### [Records for processing]
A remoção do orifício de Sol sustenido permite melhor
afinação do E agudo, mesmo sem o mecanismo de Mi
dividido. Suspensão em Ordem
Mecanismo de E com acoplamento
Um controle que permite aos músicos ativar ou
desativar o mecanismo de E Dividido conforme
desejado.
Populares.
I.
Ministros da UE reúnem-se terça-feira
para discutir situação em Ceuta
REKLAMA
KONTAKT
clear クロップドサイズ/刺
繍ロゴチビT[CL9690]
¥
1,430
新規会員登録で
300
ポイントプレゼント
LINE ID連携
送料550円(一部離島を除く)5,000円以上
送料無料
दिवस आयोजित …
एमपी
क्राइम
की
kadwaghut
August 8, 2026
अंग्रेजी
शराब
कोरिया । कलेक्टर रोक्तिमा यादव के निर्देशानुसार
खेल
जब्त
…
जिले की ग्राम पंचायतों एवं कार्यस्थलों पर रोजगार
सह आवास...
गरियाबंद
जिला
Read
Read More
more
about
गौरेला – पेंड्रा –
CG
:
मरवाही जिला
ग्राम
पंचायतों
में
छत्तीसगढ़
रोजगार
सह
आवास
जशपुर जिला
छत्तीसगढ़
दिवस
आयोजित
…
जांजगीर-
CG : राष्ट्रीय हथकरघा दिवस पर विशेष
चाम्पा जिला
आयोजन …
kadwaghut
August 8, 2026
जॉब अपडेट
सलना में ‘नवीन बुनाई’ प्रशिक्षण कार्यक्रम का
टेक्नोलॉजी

### [What the task requires]
Line by line, the data should be returned exactly as written.

### [Exercise output]
A remoção do orifício de Sol sustenido permite melhor
afinação do E agudo, mesmo sem o mecanismo de Mi
dividido. Suspensão em Ordem
Mecanismo de E com acoplamento
Um controle que permite aos músicos ativar ou
desativar o mecanismo de E Dividido conforme
desejado.
Populares.
I.
Ministros da UE reúnem-se terça-feira
para discutir situação em Ceuta
REKLAMA
KONTAKT
clear クロップドサイズ/刺
繍ロゴチビT[CL9690]
¥
1,430
新規会員登録で
300
ポイントプレゼント
LINE ID連携
送料550円(一部離島を除く)5,000円以上
送料無料
दिवस आयोजित …
एमपी
क्राइम
की
kadwaghut
August 8, 2026
अंग्रेजी
शराब
कोरिया । कलेक्टर रोक्तिमा यादव के निर्देशानुसार
खेल
जब्त
…
जिले की ग्राम पंचायतों एवं कार्यस्थलों पर रोजगार
सह आवास...
गरियाबंद
जिला
Read
Read More
more
about
गौरेला – पेंड्रा –
CG
:
मरवाही जिला
ग्राम
पंचायतों
में
छत्तीसगढ़
रोजगार
सह
आवास
जशपुर जिला
छत्तीसगढ़
दिवस
आयोजित
…
जांजगीर-
CG : राष्ट्रीय हथकरघा दिवस पर विशेष
चाम्पा जिला
आयोजन …
kadwaghut
August 8, 2026
जॉब अपडेट
सलना में ‘नवीन बुनाई’ प्रशिक्षण कार्यक्रम का
टेक्नोलॉजी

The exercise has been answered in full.